De Sciglio 6: Come a Parma, comincia col piglio giusto, difendendo bene e rendendosi protagonista di qualche interessante discesa sulla fascia. Dopo appena quindici minuti si ferma e deve lasciare il posto a Danilo 6.5: Incredibile debutto del brasiliano che segna dopo nemmeno trenta secondi dal suo ingresso. Ha la giusta intuizione di lanciarsi in avanti sul contropiede e la butta dentro, aiutato anche dalla fortuna. Mostra interessanti giocate, ma deve inserirsi ancora bene nei meccanismi sarriani.

Bonucci 5.5: Non è Chiellini e si vede, perché nel momento di sobbarcarsi la difesa sulle spalle, non mostra la giusta personalità. Fatica da morire nel secondo tempo, soprattutto quando il Napoli comincia a credere nella rimonta.  

De Ligt 5: Non era certo il debutto che avrebbe sognato, perché gli capita la partita più dura.
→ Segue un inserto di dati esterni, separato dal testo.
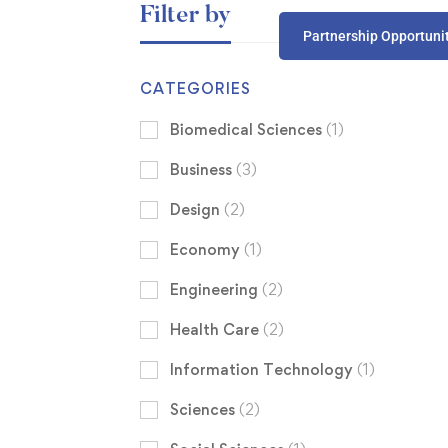
Filter by
Partnership Opportuni
CATEGORIES
Biomedical Sciences
(1)
Business
(3)
Design
(2)
Economy
(1)
Engineering
(2)
Health Care
(2)
Information Technology
(1)
Sciences
(2)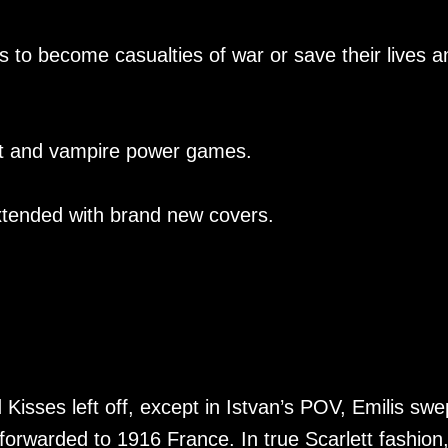
rs to become casualties of war or save their lives a
st and vampire power games.
xtended with brand new covers.
Kisses left off, except in Istvan’s POV, Emilis swe
forwarded to 1916 France. In true Scarlett fashion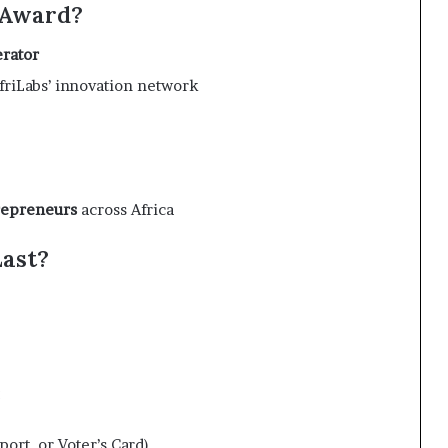
e Award?
erator
friLabs’ innovation network
repreneurs
across Africa
Last?
:
ort, or Voter’s Card)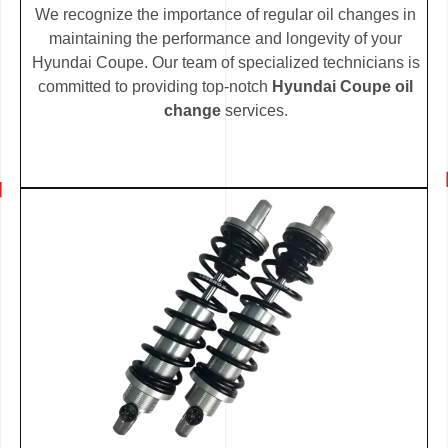
We recognize the importance of regular oil changes in
maintaining the performance and longevity of your
Hyundai Coupe. Our team of specialized technicians is
committed to providing top-notch
Hyundai Coupe oil
change
services.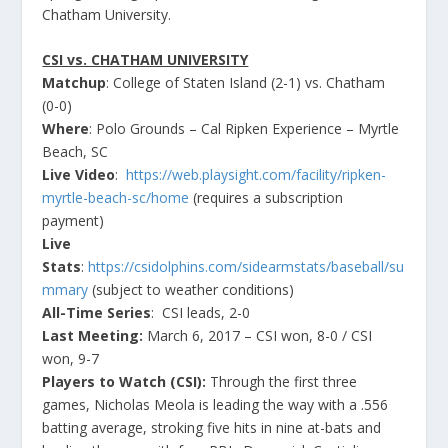
Chatham University.
CSI vs. CHATHAM UNIVERSITY
Matchup
: College of Staten Island (2-1) vs. Chatham
(0-0)
Where
: Polo Grounds – Cal Ripken Experience – Myrtle
Beach, SC
Live Video
:
https://web.playsight.com/facility/ripken-
myrtle-beach-sc/home
(requires a subscription
payment)
Live
Stats
:
https://csidolphins.com/sidearmstats/baseball/su
mmary
(subject to weather conditions)
All-Time Series
: CSI leads, 2-0
Last Meeting:
March 6, 2017 – CSI won, 8-0 / CSI
won, 9-7
Players to Watch (CSI):
Through the first three
games, Nicholas Meola is leading the way with a .556
batting average, stroking five hits in nine at-bats and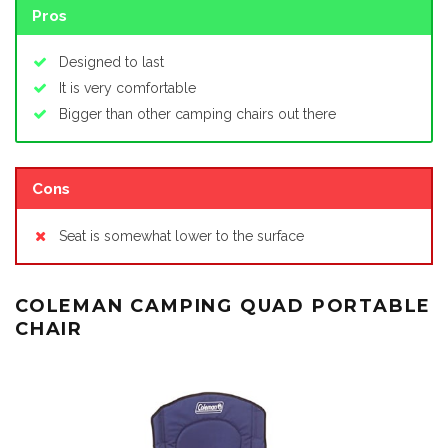
Pros
Designed to last
It is very comfortable
Bigger than other camping chairs out there
Cons
Seat is somewhat lower to the surface
COLEMAN CAMPING QUAD PORTABLE
CHAIR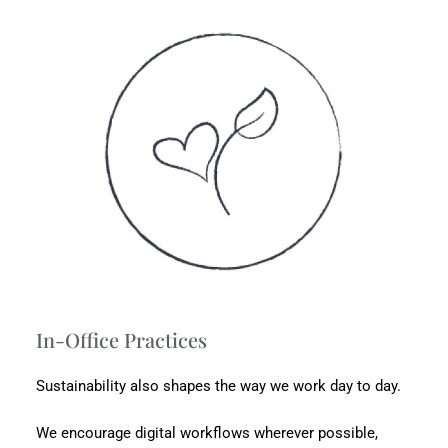
In-Office Practices
Sustainability also shapes the way we work day to day.
We encourage digital workflows wherever possible,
Nel primo tempo è a suo agio e, a tratti, mostra anche una interessante personalità, ma quando la Juve cala e il Napoli sale, mostra tutti i suoi limiti, soprattutto in marcatura.
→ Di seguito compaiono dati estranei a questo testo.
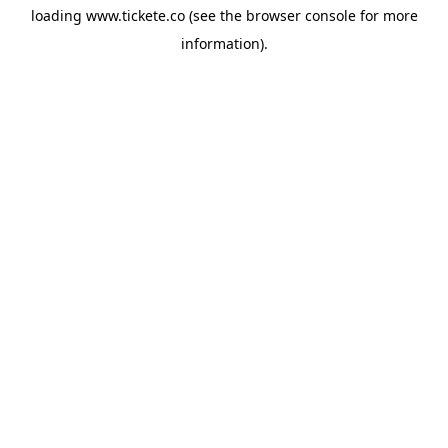
loading
www.tickete.co
(see the
browser console
for more
information).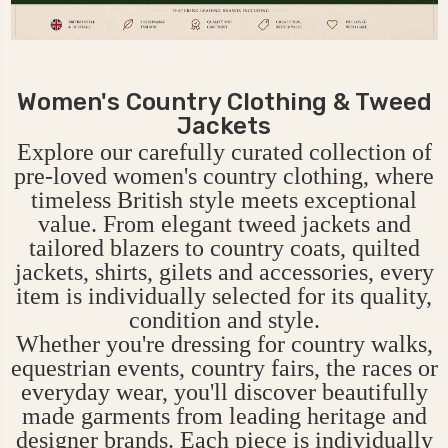
Women's Country Clothing & Tweed
Jackets
Explore our carefully curated collection of
pre-loved women's country clothing, where
timeless British style meets exceptional
value. From elegant tweed jackets and
tailored blazers to country coats, quilted
jackets, shirts, gilets and accessories, every
item is individually selected for its quality,
condition and style.
Whether you're dressing for country walks,
equestrian events, country fairs, the races or
everyday wear, you'll discover beautifully
made garments from leading heritage and
designer brands. Each piece is individually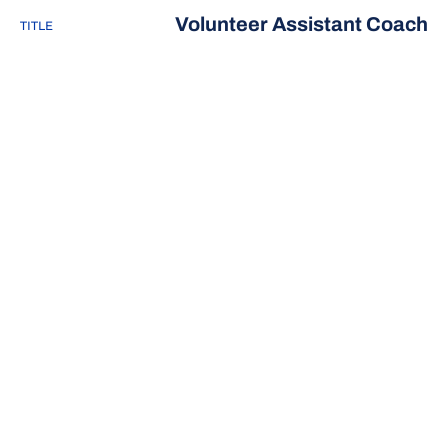
Volunteer Assistant Coach
TITLE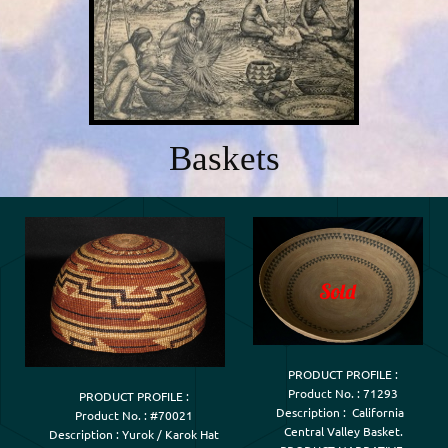
Baskets
PRODUCT PROFILE :

Product No. : 71293

PRODUCT PROFILE :

Description :  California  

Product No. : #70021

Central Valley Basket.

Description : Yurok / Karok Hat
Alex Sandro 6.5: È fra quelli a cui la cura di Sarri sta giovando di più. Lo vediamo di nuovo sveglio, voglioso, attento. Pronto a proporsi, ma capace di profondi ripiegamenti difensivi.

Khedira 6.5: Come a Parma, nel primo tempo è uno dei migliori e per due volte va vicino al gol: la prima volta sbaglia tirando addosso a Meret, la seconda colpisce la traversa. A centrocampo comanda ed è sempre in area di rigore, pronto a scombinare le carte. Non ha ancora i novanta minuti sulle gambe, così esce al 60’ lasciando il posto a Emre Can 5.5: Per lui, discorso inverso di Alex Sandro, perché il tedesco sembra patire più della scorsa stagione e gioca con meno entusiasmo e veemenza.

Pjanic 6.5: Altro primo tempo da direttore d’orchestra, smista palloni e comincia a giocare anche di prima. Copre una vasta zona del campo, dallo schermo in difesa fino al rifinitore in attacco, ma nel secondo ripiega e rifiata, stravolto dal caldo e dalla fatica.

Matuidi 6: Più ordinato e preciso, anche lui è il primo a supportare l’attacco bianconero e ad aiutare la difesa, ma pecca ancora di troppa irruenza. Cala nel secondo tempo, cercando di tenere in piedi la baracca.

Douglas Costa 7: Al momento è la vera punta di diamante di questa nuova Juve. La sua velocità e la capacità di saltare l’uomo sono decisive in ogni occasione, tanto da entrare in due delle tre azioni dei gol juventini. Avrebbe meritato un gol, ma si deve accontentare di una traversa.

Higuain 7.5: C’è poco da fare, quando vede il Napoli diventa peggio di un toro inferocito. Un altro gol ai partenopei, stavolta inventato grazie a una giocata da prestigiatore. Sempre tanto sacrificio, al servizio della squadra, ma l’argentino sta prendendo la mira. Affamato. Dal 75’ Dybala SV: Entra nel momento peggiore, cerca di graffiare, ma non ci riesce.

Ronaldo 6.5: Rispetto a Parma, ha meno occasioni da gol, ma riesce a capitalizzare meglio. L’intesa con Higuain migliora di partita in partita, spesso sceglie di nascondersi per provare il colpo a sorpresa.